Antitumor Activity Of Doxorubicin Conjugated Stearic Acid-g-chitosan Oligosaccharide Polymeric Micelles

Amphiphilic block copolymer could self-aggregate into micelles in an aqueous medium, which emerged as novel targeting drug delivery system with broad prospect.Chitosan oligosaccharide (CSO) with the molecular weight of 18 KDa was obtained from the enzymatic degradation of Chitosan. Mediated by 1-ethyl-3-(3-dimethylami- nopropyl) carbodiimide (EDC), stearic acid grafted chitosan oligosaccharide (CSO-SA) was synthesized. The degree of amino-substitution for CSO-SA was about 6.47±0.60%. CSO-SA could self-assemble to form micelles, the critical micelle concentration (CMC) of which was about 140μg/mL. The diameter and zeta potential of CSO-SA micelles with the concentration of 1 mg/mL were about 32.7±0.1 nm and 51.5±1.0 mV, respectively.Doxorubicin conjugated stearic acid-g-chitosan oligosaccharide polymeric micelles (DOX-CSO-SA) was synthesized via cis-aconityl bond between the anticancer drug doxorubicin (DOX) and stearic acid grafted chitosan oligosaccharide (CSO-SA). The physicochemical of DOX-CSO-SA was determined. The DOX-CSO-SA micelles indicated pH-dependent DOX release behavior.

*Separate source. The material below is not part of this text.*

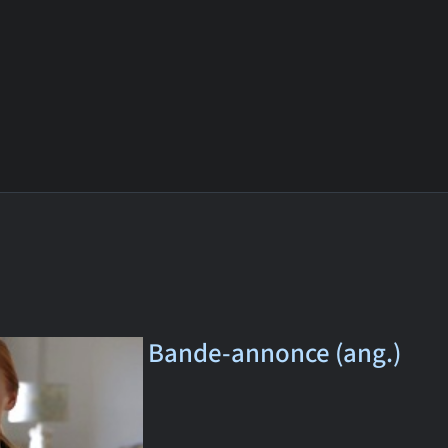
Bande-annonce (ang.)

The release rate of DOX from DOX-CSO-SA micelles increased significantly with the reductions of the pH for release medium. In vitro antitumor activity tests showed the cytotoxicity of DOX-CSO-SA micelles with certain concentration significantly decreased at the culture medium with higher pH. In vitro antitumor activity tests also presented the reversal activity of DOX-CSO-SA micelles against DOX resistance MCF-7 cells (MCF-7/Adr), the reversal power was about 4-10. In vivo tissue distribution results showed that DOX-CSO-SA micelles were largely accumulated to tumor tissue. In vivo antitumor activity results showed that DOX-CSO-SA micelles treatments effectively suppressed the tumor growth and reduced the toxicity against animal body than commercial doxorubicin hydrochloride injection.DOX-CSO-SA micelles were used as drug carrier. Comparing to CSO-SA micelles, DOX-CSO-SA micelles showed better ability of drug loading capacity. The size of DOX loaded DOX-CSO-SA micelles (DOX-CSO-SA/DOX) was smaller than DOX-CSO-SA micelles. In vitro DOX release profiles from DOX-CSO-SA/DOX micelles showed excellent characteristic of drug controlled release. In vitro antitumor activity tests showed the cytotoxicity of DOX-CSO-SA micelles was enhanced by loading DOX drug.